Adding another migration…

Next I created another script to add a table and some reference data. I again ran mvn compile flyway:migrate and Flyway updated the database schema and the schema_version table with the appropriate information.

[INFO]                                                                         
[INFO] ------------------------------------------------------------------------
[INFO] Building MyApp :: Domain Layer 3.15.BUILD-SNAPSHOT
[INFO] ------------------------------------------------------------------------
[INFO] 
[INFO] --- maven-resources-plugin:2.4.3:resources (default-resources) @ myapp-domain ---
[INFO] Using 'UTF-8' encoding to copy filtered resources.
[INFO] Copying 136 resources
[INFO] Copying 3 resources
[INFO] Copying 7 resources
[INFO] 
[INFO] --- maven-compiler-plugin:2.3.2:compile (default-compile) @ myapp-domain ---
[INFO] Nothing to compile - all classes are up to date
[INFO] 
[INFO] --- flyway-maven-plugin:1.6.2-SNAPSHOT:migrate (default-cli) @ myapp-domain ---
[INFO] Validated 1 migration (mode: ALL) (execution time 00:00.003s)
[INFO] Current schema version: 1.0
[INFO] Migrating to version 1.1
[INFO] Successfully applied 1 migration (execution time 00:00.115s).
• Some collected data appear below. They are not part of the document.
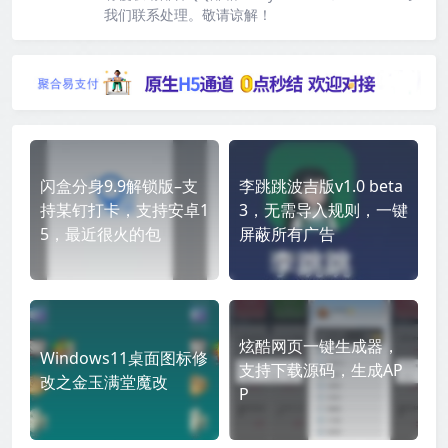
我们联系处理。敬请谅解！
闪盒分身9.9解锁版–支
李跳跳波吉版v1.0 beta
持某钉打卡，支持安卓1
3，无需导入规则，一键
5，最近很火的包
屏蔽所有广告
炫酷网页一键生成器，
Windows11桌面图标修
支持下载源码，生成AP
改之金玉满堂魔改
P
I then ran each of the remaining Maven Flyway plugin goals to insure the plugin was fully functional. Here’s the output from running mvn flyway:history.
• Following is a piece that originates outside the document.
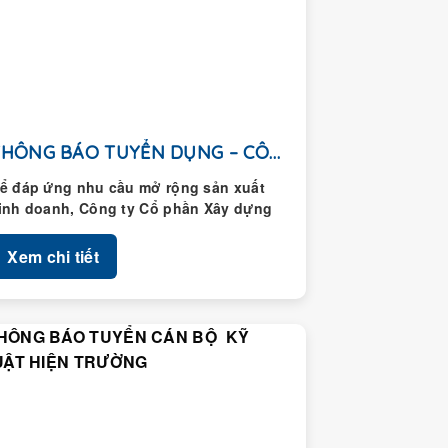
THÔNG BÁO TUYỂN DỤNG – CÔNG TY CỔ...
ể đáp ứng nhu cầu mở rộng sản xuất
inh doanh, Công ty Cổ phần Xây dựng
oàng Thành thông...
Xem chi tiết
[INFO]                                                                         
[INFO] ------------------------------------------------------------------------
[INFO] Building MyApp :: Domain Layer 3.15.BUILD-SNAPSHOT
[INFO] ------------------------------------------------------------------------
[INFO] 
[INFO] --- flyway-maven-plugin:1.6.2-SNAPSHOT:history (default-cli) @ myapp-domain ---
[INFO] +-------------+------------------------+---------------------+---------+
[INFO] | Version     | Description            | Installed on        | State   |
[INFO] +-------------+------------------------+---------------------+---------+
[INFO] | 0           | << Flyway Init >>      | 2012-06-27 15:40:44 | SUCCESS |
[INFO] | 1.0         | load-flyway test-schem | 2012-06-27 15:41:08 | SUCCESS |
[INFO] | 1.1         | add-flyway test-table  | 2012-06-27 15:41:08 | SUCCESS |
[INFO] +-------------+------------------------+---------------------+---------+

What I learned…

So, the bottom line is Flyway is a good tool for database versioning and migration. It does what it is advertised to do. And the documentation is decent. After tweaking the Maven configuration I was able to get Flyway running in a matter of hours. I didn’t count the time it took to dump the database and tweak the resulting SQL script or write the second script to add a table and reference data. And I also didn’t include the time it took me to make changes to the scripts to get them to run successfully (I’m not an SQL expert).

As a side note, I also did not include the fact that I had to modify the Flyway SQL Migration ClassPathResource class to handle UTF-8 encoded SQL scripts in a friendlier manner. And the reason I did not include that in this article is because the issue has been accepted by the Flyway support team and will be included in a near future release of Flyway.

Post Script:

Although Flyway has proven to be a good tool for managing database versioning and migrations, there is no “built-in” facility to manage multiple databases, i.e., development, QA, staging, and production. Although the “Existing Database Setup” page implies that migrations are automagically applied to all databases with this statement:

As soon as you add a new migration, it will be applied identically to all databases.

Flyway’s <url> configuration specification determines which database is being acted upon. It’s up to you to devise a methodology to “promote” migrations from one database to the next. And that’s one of the topics in the next blog in this series, “Using Maven to Integrate Flyway Migrations in an Existing Database- Part 2”.